伝送には簡易版技術を利用

 「2020年に衛星放送用の21GHz帯の電波を用いた,スーパーハイビジョン(SHV)の試験放送をするのが大目標」──。NHK放送技術研究所 所長の久保田啓一氏は,2010年5月に開催した「技研公開2010」でこう宣言した。展示でも,撮影技術,符号化技術,各種伝送技術,そして表示技術までの一連の要素技術の開発状況を詳細に示した。これまで要素技術を部分的に示すだけだったSHVの全貌が,初めて見えてきた格好になった。

「フル解像度」の映像を初公開

 NHK技研は今回の技研公開で,SHV本来の仕様を満たしたカメラを完成させ,出展した。

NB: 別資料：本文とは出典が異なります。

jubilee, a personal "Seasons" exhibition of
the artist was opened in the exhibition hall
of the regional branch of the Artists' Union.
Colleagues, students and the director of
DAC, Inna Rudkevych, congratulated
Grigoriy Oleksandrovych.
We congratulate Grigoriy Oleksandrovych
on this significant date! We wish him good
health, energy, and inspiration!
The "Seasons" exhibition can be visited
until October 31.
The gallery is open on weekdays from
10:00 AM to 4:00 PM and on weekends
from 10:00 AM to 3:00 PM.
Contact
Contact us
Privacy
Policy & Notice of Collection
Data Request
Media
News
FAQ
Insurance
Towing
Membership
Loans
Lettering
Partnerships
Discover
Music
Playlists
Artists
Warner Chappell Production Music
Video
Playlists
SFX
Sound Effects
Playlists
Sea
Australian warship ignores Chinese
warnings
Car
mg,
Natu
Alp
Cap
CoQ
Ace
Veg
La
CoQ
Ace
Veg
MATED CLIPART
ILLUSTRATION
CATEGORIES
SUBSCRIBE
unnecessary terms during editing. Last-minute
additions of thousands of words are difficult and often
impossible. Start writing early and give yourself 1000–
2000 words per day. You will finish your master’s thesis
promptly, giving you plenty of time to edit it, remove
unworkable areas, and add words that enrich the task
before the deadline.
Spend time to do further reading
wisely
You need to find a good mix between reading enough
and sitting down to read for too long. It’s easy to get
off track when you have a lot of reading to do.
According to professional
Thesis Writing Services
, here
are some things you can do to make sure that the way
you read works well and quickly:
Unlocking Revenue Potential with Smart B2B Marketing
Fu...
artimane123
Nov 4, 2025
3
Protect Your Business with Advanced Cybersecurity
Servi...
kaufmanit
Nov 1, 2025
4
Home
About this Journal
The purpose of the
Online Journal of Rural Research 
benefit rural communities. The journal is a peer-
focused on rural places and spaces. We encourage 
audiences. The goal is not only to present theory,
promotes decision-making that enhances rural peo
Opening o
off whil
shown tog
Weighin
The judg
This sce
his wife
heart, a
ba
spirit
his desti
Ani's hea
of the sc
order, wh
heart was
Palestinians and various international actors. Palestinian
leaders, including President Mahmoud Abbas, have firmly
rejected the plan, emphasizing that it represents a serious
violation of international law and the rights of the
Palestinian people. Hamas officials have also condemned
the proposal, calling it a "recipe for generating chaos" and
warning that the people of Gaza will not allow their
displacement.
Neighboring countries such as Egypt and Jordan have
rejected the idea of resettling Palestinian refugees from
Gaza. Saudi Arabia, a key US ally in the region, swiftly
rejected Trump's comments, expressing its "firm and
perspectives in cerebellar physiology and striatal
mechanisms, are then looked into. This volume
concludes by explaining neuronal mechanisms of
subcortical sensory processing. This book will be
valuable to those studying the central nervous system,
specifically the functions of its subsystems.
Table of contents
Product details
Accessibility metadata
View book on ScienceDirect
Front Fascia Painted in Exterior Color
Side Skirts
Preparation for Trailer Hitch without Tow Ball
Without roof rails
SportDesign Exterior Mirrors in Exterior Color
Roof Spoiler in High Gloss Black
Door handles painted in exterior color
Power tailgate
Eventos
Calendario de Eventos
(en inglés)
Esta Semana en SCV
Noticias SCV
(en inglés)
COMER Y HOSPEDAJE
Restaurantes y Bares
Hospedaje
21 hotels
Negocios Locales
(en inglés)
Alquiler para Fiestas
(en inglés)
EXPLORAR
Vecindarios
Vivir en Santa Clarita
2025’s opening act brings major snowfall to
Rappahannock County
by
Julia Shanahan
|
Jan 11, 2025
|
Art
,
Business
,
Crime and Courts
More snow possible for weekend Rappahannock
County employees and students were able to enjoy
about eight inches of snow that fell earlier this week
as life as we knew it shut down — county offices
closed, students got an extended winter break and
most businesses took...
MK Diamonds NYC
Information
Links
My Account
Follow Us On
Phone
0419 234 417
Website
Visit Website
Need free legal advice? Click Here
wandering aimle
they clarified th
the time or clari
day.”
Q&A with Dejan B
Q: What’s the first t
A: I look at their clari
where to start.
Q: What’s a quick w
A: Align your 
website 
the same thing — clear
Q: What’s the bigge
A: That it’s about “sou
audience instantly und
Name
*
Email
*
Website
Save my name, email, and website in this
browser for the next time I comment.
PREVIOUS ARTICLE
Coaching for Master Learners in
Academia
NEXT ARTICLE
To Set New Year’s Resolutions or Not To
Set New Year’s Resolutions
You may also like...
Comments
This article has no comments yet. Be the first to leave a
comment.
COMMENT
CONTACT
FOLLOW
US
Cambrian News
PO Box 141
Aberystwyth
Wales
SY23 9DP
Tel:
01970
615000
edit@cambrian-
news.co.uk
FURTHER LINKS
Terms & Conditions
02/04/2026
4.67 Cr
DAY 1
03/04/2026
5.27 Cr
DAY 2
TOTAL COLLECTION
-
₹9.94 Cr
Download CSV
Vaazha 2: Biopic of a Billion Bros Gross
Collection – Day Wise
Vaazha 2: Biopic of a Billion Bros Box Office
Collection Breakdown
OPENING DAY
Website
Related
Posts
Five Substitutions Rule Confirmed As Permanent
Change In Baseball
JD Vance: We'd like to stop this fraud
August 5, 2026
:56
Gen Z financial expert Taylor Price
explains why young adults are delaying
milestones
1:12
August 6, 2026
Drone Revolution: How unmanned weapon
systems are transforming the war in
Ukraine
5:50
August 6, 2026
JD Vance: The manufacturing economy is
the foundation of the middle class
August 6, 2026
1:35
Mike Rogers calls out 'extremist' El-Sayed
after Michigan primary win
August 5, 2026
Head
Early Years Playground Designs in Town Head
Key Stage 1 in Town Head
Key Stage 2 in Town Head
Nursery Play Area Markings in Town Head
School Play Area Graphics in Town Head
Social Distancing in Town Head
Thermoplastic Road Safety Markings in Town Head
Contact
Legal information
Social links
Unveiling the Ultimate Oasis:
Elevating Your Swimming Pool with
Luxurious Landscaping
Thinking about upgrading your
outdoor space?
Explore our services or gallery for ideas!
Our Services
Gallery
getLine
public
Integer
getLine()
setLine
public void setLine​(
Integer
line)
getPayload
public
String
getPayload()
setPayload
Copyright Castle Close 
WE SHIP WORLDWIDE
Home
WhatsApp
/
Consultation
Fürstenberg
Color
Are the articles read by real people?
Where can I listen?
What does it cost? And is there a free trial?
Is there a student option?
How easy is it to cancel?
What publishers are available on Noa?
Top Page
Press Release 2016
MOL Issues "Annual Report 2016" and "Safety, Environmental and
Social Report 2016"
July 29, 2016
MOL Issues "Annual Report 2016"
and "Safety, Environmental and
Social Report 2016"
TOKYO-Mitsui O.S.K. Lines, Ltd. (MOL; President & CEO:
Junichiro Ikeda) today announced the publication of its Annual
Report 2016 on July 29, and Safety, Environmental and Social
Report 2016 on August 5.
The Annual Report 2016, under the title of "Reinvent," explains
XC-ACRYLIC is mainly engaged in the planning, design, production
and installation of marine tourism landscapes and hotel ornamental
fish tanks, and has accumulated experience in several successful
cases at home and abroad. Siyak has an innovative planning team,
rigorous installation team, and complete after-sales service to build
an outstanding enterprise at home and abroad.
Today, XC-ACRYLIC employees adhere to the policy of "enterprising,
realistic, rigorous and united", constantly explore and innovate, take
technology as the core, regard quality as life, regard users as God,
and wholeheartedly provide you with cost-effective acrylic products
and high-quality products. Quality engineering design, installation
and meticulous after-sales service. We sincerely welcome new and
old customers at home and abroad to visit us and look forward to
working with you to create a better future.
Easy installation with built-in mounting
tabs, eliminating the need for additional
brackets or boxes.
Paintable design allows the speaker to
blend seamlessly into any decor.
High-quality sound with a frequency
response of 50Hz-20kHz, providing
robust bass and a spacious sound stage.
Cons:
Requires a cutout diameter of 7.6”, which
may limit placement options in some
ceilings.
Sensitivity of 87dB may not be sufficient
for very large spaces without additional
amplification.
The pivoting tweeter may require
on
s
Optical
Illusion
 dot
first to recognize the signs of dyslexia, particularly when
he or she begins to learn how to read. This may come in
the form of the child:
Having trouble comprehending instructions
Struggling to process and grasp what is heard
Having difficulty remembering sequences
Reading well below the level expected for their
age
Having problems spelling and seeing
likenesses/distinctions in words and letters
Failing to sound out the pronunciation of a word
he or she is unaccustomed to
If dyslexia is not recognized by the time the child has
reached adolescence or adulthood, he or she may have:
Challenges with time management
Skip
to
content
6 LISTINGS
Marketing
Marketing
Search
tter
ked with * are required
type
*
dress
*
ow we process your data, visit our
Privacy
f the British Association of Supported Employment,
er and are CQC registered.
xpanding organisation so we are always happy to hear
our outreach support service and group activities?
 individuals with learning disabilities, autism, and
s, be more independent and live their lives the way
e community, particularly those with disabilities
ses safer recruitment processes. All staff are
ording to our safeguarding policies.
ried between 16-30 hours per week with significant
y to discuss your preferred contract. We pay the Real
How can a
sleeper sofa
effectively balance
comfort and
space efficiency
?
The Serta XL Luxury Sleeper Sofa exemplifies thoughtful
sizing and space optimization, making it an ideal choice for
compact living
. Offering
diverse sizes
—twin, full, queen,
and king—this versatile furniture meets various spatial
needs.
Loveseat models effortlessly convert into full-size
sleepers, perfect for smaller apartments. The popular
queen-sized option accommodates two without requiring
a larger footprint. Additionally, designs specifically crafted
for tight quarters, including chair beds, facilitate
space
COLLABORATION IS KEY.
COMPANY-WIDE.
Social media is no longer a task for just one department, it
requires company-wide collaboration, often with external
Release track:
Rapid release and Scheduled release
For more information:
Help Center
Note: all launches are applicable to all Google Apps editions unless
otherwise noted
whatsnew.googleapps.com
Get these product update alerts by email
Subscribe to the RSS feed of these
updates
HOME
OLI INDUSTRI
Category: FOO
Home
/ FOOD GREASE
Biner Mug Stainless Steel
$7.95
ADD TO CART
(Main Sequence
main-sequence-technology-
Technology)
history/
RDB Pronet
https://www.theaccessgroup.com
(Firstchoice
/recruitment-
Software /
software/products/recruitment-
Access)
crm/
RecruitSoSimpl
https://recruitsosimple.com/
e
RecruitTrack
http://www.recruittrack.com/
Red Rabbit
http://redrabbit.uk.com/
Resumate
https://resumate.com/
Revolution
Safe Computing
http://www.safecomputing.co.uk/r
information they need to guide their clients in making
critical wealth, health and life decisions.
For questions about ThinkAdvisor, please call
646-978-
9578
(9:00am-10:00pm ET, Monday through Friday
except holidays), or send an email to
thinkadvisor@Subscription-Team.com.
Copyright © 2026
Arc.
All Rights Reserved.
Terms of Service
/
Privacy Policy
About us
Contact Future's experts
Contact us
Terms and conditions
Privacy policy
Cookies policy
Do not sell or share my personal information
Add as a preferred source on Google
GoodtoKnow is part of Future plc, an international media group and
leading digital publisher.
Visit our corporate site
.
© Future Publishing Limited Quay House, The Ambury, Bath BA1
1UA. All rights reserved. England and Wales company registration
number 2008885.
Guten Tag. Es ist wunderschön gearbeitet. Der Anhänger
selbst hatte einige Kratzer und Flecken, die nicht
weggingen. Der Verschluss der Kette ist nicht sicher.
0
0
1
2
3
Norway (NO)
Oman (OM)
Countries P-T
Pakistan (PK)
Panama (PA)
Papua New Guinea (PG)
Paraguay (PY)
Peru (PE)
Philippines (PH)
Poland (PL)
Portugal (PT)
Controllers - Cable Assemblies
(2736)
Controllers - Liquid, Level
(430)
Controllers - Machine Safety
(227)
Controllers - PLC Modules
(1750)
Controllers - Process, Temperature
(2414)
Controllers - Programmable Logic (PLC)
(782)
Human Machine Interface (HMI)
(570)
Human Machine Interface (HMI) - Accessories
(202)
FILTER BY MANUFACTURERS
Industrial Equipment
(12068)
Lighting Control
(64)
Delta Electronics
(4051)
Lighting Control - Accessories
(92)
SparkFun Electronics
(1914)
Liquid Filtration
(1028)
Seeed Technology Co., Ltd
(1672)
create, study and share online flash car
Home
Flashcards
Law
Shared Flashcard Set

このカメラを2009年に開発したプロジェクターなどに直結することで,シームレスな「フル解像度」の映像も初披露した。

 過去の技研公開でも「SHVの映像」は展示されていたが,実際には「画素ずらし(Dual Green)」方式という簡易版の映像だった。フル解像度のSHVの総画素数が,約9950万画素(7680×4320画素×RGB,8K×4K)であるのに対し,画素ずらし方式では同3320万画素しかない。今回初めて,撮影技術と表示技術がフル解像度に,共に対応したのである。